Open Data Commons - Attribution License released
June 25th, 2010
Open Data Commons has released a new Open Data Commons attribution license (ODC-By). Jordan Hatcher, Chair of the Open Data Commons Advisory Council, writes:
Thanks to everyone for their feedback on the licenses and their help with the project. We can now announce a new license to the Open Data Commons family, the ODC Attribution License (ODC-BY) license. This is a database specific license requiring attribution for databases. This makes ODC-BY similar to the Creative Commons Attribution license, but is built specifically for databases. As a legal tool that only requires attribution, it complies with the Open Knowledge Definition, the Open Knowledge Foundation’s standard around defining the rights behind what something means to be “open”.
ODC-BY homepage at:
http://www.opendatacommons.org/licenses/by/
Plain language summary of the ODC-BY is up at:
http://www.opendatacommons.org/licenses/by/summary/
Final license text at:
http://www.opendatacommons.org/licenses/by/1.0/
For those preferring plain text:
http://www.opendatacommons.org/wp-content/uploads/2010/01/odc_by_1.0_public_text.txt
Thanks for everyone’s help, particularly Rufus and the ODC advisory board.
Comments on the Panton Principles and Data Licensing
March 25th, 2010
These comments were originally written a few weeks ago as part of an interesting thread on John Dupuis’ blog post about the Panton Principles.
What’s “Open” and Why Do the Panton Principles Recommend PD-only
The Open Knowledge Foundation’s general position is one of supporting open data where “open” data includes data made available under licenses with attribution and share-alike clauses, though non-commercial restrictions are definitely not permitted (see http://www.opendefinition.org/ for precise details). The reason for excluding non-commercial is simple: share-alike is compatible with a commons open to everyone but non-commercial is not.

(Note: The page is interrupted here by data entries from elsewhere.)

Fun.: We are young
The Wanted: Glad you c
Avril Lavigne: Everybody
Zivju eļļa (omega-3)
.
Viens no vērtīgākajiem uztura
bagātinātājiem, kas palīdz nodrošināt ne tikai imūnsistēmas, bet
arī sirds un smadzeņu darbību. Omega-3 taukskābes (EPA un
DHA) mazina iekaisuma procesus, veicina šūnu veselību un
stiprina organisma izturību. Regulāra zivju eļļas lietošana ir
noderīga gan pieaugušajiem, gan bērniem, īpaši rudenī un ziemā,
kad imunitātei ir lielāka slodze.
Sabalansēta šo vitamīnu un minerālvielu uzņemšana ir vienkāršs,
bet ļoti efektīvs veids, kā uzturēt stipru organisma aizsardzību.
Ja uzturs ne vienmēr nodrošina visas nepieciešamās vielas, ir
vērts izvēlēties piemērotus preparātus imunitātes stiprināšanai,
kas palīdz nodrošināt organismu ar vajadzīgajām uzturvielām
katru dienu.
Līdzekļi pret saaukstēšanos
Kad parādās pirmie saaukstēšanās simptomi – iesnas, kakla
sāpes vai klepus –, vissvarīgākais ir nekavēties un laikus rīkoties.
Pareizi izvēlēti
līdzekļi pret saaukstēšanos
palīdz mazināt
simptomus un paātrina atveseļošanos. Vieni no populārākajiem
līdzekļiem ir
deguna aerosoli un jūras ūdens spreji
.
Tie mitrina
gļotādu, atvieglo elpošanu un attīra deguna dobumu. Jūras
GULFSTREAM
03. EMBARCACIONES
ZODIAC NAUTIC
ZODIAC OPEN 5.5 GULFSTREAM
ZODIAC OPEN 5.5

Panton Principles 1-3 are, in essence, saying make data “open” in the sense of http://www.opendefinition.org/. Principle 4 goes beyond this to specifically recommend public-domain only for data related to published science, especially where the work is publicly funded.
The rationale for this “stronger” position, at least for me, was that a) science has existing (very) strong norms for attribution (and, to a lesser extent, share-alike) b) science has strong up-front funding support from society which reduces some of the risks that share-alike addresses.

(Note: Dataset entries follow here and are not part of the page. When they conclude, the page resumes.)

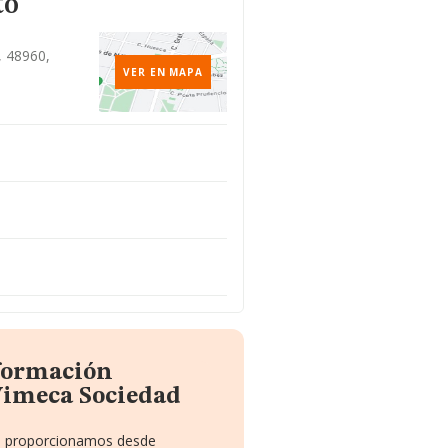
to
, 48960,
VER EN MAPA
nformación
Vimeca Sociedad
 te proporcionamos desde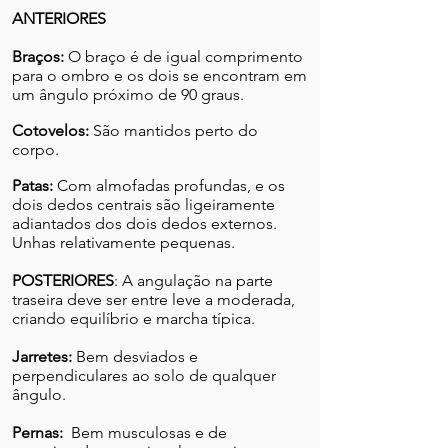
ANTERIORES
Braços:
O braço é de igual comprimento
para o ombro e os dois se encontram em
um ângulo próximo de 90 graus.
Cotovelos:
São mantidos perto do
corpo.
Patas:
Com almofadas profundas, e os
dois dedos centrais são ligeiramente
adiantados dos dois dedos externos.
Unhas relativamente pequenas.
POSTERIORES
:
A angulação na parte
traseira deve ser entre leve a moderada,
criando equilíbrio e marcha típica.
Jarretes:
Bem desviados e
perpendiculares ao solo de qualquer
ângulo.
Pernas:
Bem musculosas e de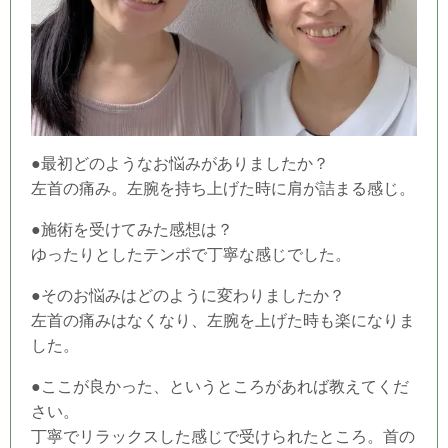
●最初どのようなお悩みがありましたか？
左首の痛み。左腕を持ち上げた時に肩が詰まる感じ。
●施術を受けてみた感想は？
ゆったりとしたテンポで丁寧な感じでした。
●そのお悩みはどのように変わりましたか？
左首の痛みはなくなり、左腕を上げた時も楽になりま
した。
●ここが良かった、というところがあれば教えてくだ
さい。
丁寧でリラックスした感じで受けられたところ。首の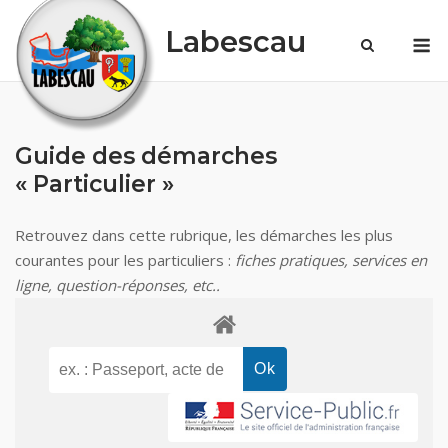
Skip
Labescau
M
to
content
Guide des démarches
« Particulier »
Retrouvez dans cette rubrique, les démarches les plus
courantes pour les particuliers :
fiches pratiques, services en
ligne, question-réponses, etc..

That said, I should emphasize that, in my view at least, the key feature is that the data be made open — public domain dedication/licensing is “strongly recommended” but if you end up with an attribution or even share-alike type license that is still far, far better than not making the data available at all, or licensing it under non-commercial or other conditions.
Attribution Stacking and Copyleft (Share-Alike)
I remain completely unconvinced by the attribution stacking argument against attribution requirements in licenses, and I find its logic in the area of science and the PP rather incoherent: we expect attribution to happen even with PD since it’s part of the community norms in science. As such attribution stacking happens with or without a license — unless attribution actually won’t be happening which is a serious issue ….
I’m also unclear why copyleft does not work for DBs. Using CC sharealike license for DBs isn’t a good idea but there are other licenses such as the Open Database License (ODbL).
For more detail see earlier posts such as: http://blog.okfn.org/2009/02/02/open-data-openness-and-licensing/ and Lhttp://blog.okfn.org/2009/02/09/comments-on-the-science-commons-protocol-for-implementing-open-access-data/>
Contract and the ODbL
Cameron Neylon in his comments wrote:
GPL/CC licences do not work for data across jurisdictions. They rely on copyright. Data in most places cannot be copyrighted. Where it can is inconsistent. Whatever else you do don’t use copyright licences on data because they will scare off the good guys and the bad guys will simply ignore them because they are un-enforceable. You can in principle use contract law to create similar restrictions (and the ODbL does this) but you need to ask yourself whether you want to bring contract law into this space. The consequences might not be what you want.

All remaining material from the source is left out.